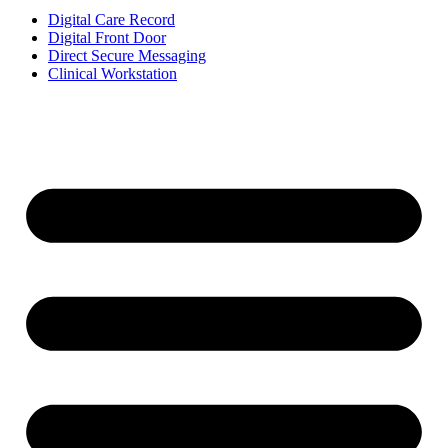
Digital Care Record
Digital Front Door
Direct Secure Messaging
Clinical Workstation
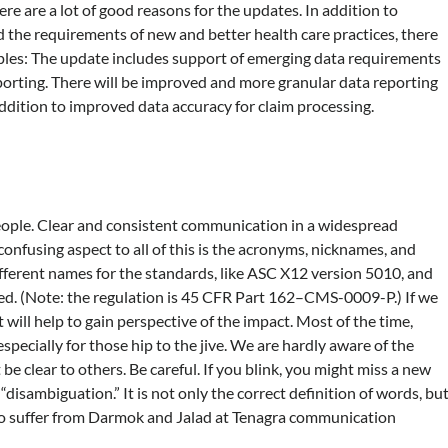
here are a lot of good reasons for the updates. In addition to
 the requirements of new and better health care practices, there
les: The update includes support of emerging data requirements
eporting. There will be improved and more granular data reporting
addition to improved data accuracy for claim processing.
 people. Clear and consistent communication in a widespread
 confusing aspect to all of this is the acronyms, nicknames, and
ifferent names for the standards, like ASC X12 version 5010, and
d. (Note: the regulation is 45 CFR Part 162–CMS-0009-P.) If we
will help to gain perspective of the impact. Most of the time,
pecially for those hip to the jive. We are hardly aware of the
e clear to others. Be careful. If you blink, you might miss a new
disambiguation.” It is not only the correct definition of words, bu
to suffer from Darmok and Jalad at Tenagra communication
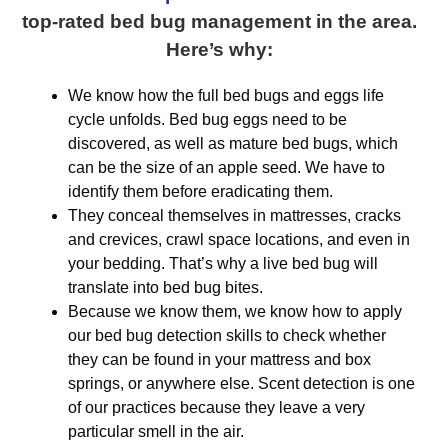
top-rated bed bug management in the area.
Here’s why:
We know how the full bed bugs and eggs life
cycle unfolds. Bed bug eggs need to be
discovered, as well as mature bed bugs, which
can be the size of an apple seed. We have to
identify them before eradicating them.
They conceal themselves in mattresses, cracks
and crevices, crawl space locations, and even in
your bedding. That’s why a live bed bug will
translate into bed bug bites.
Because we know them, we know how to apply
our bed bug detection skills to check whether
they can be found in your mattress and box
springs, or anywhere else. Scent detection is one
of our practices because they leave a very
particular smell in the air.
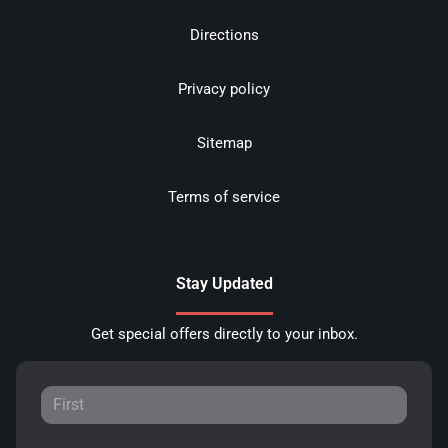
Directions
Privacy policy
Sitemap
Terms of service
Stay Updated
Get special offers directly to your inbox.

* * *

Leave out every picture, and copy exactly the lines from the line that contains "Because we know them, we know how to apply" through the end of the material.

Because we know them, we know how to apply
our bed bug detection skills to check whether
they can be found in your mattress and box
springs, or anywhere else. Scent detection is one
of our practices because they leave a very
particular smell in the air.
Directions
Privacy policy
Sitemap
Terms of service
Stay Updated
Get special offers directly to your inbox.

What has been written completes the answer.